In this example Conda is used for package and evironment management. Check here for more information on Conda on UCloud.

When the job has started open Terminal for Node 1

Run following commands in the terminal:

# activate SLURM Cluster if not activated in the step above
init_slurm_cluster

# List Avaliable nodes
sinfo -N -l

The controller node is always the first node. Called "node0" in within SLURM but called "Node 1" in the UCloud interface). All additional nodes are named sequentially. For example, a cluster consisting of three full u1-standard nodes is configured as follows:

NODELIST   NODES PARTITION     STATE CPUS   S:C:T MEMORY
node0         1     CLOUD*     idle   64   1:64:1 385024
node1         1     CLOUD*     idle   64   1:64:1 385024
node2         1     CLOUD*     idle   64   1:64:1 385024

But called Node 1, Node 2 and Node 3 in the UCloud interface.
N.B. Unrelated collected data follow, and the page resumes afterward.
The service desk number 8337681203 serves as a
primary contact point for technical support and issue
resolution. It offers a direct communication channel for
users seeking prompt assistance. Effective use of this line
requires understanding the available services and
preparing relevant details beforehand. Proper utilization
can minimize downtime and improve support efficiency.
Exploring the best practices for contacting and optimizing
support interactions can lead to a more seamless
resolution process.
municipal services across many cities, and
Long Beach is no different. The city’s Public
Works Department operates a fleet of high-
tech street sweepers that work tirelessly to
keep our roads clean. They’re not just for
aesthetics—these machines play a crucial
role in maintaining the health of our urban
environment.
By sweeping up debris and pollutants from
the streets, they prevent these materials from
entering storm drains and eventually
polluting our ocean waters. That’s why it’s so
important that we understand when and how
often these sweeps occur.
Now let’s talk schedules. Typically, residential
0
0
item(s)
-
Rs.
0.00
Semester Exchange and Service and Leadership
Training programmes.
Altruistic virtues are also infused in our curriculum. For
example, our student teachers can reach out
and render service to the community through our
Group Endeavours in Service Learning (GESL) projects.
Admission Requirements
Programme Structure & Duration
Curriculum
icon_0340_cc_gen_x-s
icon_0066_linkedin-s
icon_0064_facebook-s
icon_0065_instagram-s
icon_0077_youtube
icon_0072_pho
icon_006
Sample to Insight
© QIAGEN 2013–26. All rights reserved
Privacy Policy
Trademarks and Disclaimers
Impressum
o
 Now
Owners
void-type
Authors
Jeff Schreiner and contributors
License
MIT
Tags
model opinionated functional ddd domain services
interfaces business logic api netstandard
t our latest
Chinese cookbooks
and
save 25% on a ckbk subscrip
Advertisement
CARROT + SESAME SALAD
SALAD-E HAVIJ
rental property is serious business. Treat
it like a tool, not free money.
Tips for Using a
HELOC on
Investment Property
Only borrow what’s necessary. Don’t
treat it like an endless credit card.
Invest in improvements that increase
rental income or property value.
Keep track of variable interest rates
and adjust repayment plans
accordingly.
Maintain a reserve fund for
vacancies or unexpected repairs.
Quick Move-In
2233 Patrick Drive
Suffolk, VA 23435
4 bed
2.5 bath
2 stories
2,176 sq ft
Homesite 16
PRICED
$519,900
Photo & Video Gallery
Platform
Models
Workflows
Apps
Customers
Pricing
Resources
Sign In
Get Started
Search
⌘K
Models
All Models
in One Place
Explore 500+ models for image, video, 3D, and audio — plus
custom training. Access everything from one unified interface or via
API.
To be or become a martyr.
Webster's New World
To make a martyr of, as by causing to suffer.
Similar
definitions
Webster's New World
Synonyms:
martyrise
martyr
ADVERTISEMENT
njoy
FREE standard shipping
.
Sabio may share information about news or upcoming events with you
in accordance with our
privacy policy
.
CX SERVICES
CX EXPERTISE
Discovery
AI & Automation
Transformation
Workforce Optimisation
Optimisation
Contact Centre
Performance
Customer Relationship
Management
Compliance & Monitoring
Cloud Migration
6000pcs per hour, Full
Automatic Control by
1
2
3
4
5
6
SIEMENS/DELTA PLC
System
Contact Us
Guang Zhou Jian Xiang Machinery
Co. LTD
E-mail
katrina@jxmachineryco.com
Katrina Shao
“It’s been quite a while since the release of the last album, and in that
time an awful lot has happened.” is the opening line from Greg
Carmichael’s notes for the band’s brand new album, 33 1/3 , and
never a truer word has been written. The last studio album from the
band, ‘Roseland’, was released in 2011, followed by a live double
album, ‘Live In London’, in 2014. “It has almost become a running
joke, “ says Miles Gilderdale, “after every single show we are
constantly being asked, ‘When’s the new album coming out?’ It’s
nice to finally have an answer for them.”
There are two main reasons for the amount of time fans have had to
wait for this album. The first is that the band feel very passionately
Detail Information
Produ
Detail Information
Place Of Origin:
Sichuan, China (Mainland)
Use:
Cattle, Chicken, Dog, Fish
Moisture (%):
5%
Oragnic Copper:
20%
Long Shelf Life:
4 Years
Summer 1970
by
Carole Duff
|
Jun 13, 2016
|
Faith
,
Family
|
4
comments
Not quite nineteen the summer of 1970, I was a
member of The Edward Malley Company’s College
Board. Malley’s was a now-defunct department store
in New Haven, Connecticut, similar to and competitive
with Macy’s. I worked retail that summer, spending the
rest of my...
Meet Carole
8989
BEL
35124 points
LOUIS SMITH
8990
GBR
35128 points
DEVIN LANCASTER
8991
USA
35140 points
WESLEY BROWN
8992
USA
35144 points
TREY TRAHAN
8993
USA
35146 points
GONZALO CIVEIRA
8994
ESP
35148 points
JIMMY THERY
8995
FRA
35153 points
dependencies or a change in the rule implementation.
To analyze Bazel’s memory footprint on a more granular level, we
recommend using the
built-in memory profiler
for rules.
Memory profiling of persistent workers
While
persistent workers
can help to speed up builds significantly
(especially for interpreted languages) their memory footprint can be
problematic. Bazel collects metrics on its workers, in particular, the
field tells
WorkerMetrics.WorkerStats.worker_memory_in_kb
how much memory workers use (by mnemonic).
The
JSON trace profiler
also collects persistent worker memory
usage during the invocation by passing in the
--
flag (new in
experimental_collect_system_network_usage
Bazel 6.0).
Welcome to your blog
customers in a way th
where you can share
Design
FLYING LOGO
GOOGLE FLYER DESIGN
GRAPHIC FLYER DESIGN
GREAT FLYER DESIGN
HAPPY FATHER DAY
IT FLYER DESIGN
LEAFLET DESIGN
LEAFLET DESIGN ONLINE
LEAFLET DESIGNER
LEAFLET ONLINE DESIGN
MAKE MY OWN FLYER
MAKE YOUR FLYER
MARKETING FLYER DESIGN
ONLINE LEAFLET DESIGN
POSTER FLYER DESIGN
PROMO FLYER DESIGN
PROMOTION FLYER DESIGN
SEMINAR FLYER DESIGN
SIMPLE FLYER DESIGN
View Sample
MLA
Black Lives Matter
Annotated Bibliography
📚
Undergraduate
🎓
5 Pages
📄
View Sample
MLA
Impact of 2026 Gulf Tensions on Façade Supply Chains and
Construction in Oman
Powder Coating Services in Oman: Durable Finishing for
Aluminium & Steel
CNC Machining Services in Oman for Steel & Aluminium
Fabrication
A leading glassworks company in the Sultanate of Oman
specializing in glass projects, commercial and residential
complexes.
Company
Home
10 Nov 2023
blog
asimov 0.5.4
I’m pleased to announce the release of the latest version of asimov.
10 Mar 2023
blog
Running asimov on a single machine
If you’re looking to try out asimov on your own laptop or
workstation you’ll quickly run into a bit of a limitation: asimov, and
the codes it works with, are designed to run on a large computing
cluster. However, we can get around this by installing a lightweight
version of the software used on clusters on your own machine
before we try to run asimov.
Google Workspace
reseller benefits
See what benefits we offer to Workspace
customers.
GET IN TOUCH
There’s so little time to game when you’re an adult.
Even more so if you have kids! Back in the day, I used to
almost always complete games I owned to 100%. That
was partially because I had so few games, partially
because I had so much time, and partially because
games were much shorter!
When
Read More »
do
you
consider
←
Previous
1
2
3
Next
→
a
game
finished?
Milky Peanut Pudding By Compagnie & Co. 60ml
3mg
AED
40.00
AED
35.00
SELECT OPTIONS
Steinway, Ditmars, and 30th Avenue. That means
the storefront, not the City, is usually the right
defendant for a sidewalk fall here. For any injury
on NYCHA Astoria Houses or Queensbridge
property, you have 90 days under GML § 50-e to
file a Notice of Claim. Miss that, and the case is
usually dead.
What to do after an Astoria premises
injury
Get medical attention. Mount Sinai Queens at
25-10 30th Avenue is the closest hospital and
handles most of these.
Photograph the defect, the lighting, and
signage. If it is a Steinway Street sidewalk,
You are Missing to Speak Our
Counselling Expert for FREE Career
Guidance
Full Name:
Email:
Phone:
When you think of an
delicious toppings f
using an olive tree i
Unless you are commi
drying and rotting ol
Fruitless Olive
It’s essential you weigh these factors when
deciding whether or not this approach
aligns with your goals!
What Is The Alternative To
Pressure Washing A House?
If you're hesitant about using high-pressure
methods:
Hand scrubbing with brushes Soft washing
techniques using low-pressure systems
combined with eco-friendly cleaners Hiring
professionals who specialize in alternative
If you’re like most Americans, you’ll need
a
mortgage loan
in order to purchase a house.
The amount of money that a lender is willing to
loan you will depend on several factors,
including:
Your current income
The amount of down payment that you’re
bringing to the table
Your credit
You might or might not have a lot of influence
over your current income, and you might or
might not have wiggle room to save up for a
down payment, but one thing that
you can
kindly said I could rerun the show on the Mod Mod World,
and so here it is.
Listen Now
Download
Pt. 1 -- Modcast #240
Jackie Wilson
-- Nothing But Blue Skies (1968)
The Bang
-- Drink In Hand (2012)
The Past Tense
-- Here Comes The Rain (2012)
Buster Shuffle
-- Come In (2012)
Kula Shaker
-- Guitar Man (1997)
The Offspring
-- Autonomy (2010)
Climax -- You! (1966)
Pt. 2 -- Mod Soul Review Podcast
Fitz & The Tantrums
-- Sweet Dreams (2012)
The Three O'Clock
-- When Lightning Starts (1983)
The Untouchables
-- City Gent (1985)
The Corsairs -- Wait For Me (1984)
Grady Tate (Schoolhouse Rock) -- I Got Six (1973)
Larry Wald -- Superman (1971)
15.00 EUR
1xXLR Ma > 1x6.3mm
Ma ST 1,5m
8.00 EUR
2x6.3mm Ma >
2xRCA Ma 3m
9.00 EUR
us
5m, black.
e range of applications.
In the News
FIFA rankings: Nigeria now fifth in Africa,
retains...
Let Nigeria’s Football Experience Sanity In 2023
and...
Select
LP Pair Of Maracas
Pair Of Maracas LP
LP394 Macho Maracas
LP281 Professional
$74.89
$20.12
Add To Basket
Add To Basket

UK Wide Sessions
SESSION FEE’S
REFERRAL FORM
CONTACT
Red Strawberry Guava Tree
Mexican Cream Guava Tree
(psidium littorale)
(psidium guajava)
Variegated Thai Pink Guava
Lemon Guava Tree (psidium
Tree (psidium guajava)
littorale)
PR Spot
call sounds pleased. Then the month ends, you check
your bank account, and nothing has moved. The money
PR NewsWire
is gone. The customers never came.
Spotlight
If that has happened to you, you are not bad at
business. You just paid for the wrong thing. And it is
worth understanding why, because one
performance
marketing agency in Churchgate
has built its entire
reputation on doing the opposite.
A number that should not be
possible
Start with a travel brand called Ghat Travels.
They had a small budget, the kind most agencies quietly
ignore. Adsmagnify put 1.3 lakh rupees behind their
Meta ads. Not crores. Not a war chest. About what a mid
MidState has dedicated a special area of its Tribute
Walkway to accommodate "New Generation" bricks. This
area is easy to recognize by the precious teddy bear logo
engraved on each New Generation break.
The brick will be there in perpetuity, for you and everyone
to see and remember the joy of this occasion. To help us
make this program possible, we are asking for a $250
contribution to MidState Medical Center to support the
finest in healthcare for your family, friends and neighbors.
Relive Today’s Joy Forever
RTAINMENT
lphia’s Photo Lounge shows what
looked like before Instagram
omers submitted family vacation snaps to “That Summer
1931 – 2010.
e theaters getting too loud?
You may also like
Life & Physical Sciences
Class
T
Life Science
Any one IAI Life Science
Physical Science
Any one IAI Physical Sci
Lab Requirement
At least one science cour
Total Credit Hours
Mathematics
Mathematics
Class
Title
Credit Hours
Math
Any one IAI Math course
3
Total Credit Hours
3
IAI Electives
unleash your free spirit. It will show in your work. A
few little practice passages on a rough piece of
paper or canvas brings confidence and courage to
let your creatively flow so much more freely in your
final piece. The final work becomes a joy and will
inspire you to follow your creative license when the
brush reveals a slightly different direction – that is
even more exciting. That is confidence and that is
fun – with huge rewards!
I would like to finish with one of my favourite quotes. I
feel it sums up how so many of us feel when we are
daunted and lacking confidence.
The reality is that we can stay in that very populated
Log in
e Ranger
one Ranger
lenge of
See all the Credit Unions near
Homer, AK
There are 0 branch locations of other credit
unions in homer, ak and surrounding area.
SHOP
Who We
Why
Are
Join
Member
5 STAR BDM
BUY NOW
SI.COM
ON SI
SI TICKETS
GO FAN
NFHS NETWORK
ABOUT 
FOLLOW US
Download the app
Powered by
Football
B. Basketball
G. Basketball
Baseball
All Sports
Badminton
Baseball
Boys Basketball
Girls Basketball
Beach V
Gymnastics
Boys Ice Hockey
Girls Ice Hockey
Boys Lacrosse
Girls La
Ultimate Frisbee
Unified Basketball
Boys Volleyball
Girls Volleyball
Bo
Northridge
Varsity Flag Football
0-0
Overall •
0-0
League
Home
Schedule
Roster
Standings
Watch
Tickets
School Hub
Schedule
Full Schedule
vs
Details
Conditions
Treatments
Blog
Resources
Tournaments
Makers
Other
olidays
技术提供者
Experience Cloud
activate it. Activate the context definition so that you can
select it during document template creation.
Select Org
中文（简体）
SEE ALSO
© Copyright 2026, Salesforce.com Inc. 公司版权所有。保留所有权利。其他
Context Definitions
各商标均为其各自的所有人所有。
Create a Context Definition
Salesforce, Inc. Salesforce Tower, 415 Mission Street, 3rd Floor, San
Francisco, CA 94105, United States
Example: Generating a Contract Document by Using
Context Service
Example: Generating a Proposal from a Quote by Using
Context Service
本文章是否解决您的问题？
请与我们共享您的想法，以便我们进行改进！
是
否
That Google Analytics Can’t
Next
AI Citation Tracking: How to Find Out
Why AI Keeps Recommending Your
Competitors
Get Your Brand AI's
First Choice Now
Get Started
Acitvate Conda Environment

In terminal add conda environment:

# Running a new UCloud run the following lines in the terminal to activate Conda:
sudo ln -s /work/miniconda3/bin/conda /usr/bin/conda

# Init Conda:
conda init && bash -i

# Shows already installed environments:
conda env list

# Activate environment:
conda activate myenv

# Check which environment is in path (e.g. X = python,R..)
which X # (e.g. X = python,R..)

# Output should be: 
/work/miniconda3/envs/myenv/bin/X # (e.g. X = python,R..)

SLURM deployment scripts

The SLURM deployment script ("slurm-launch.py") have been adopted from Ray documentation to support the addition of other python libraries (Dask, ipyparallel) and other languages (e.g. R).

slurm-launch.py

"slurm-launch.py" auto-generates SLURM scripts and launch. slurm-launch.py uses an underlying template (e.g. "slurm-template_ray.sh" or "slurm-template_dask.sh") and fills out placeholders given user input.

# Change path:
cd /work/SLURM_deployment

# Python with Ray
python slurm-launch.py --script slurm-template_ray.sh --exp-name SlurmTest --command "python /work/SLURM_scripts/SklearnRay.py" --num-nodes 3

# Python with Dask
python slurm-launch.py --script slurm-template_dask.sh --exp-name SlurmTest --command "python /work/SLURM_scripts/SklearnDask.py" --num-nodes 3 --nprocs 8 --nthreads 1

# R with doParallel
python slurm-launch.py --script slurm-template_R.sh --exp-name SlurmTest --command "Rscript --vanilla /work/SLURM_scripts/doParallel.r" --num-nodes 3 --nprocs 8 --nthreads 1 


# Example of Output
Starting to submit job!
Job submitted! Script file is at: <SlurmTest_0425-1208.sh>. Log file is at: <SlurmTest_0425-1208.log>
Submitted batch job 2

Addditionel options

--exp-name          # The experiment name. Will generate {exp-name}_{date}-{time}.sh and {exp-name}_{date}-{time}.log.
--command           # The command you wish to run. For example: rllib train XXX or python XXX.py.
--node (-w)         # The specific nodes you wish to use, in the same form as the output of sinfo. Nodes are automatically assigned if not specified.
--num-nodes (-n)    # The number of nodes you wish to use. Default: 1.
--partition (-p):   # The partition you wish to use. Default: “”, will use user’s default partition.
--load-env:         # The command to setup your environment. For example: module load cuda/10.1. Default: “”.
--nprocs: 
--nthreads:

Open extra terminal for the three nodes

Run "top" command is used to show the Linux processes.

Observed that the work is distibuted across all three nodes.

This may look different for different frameworks (e.g. Ray, Dask, R). It should be noted that in this example on 8 core nodes were used. Full nodes (64 cores) will generate alot more processes.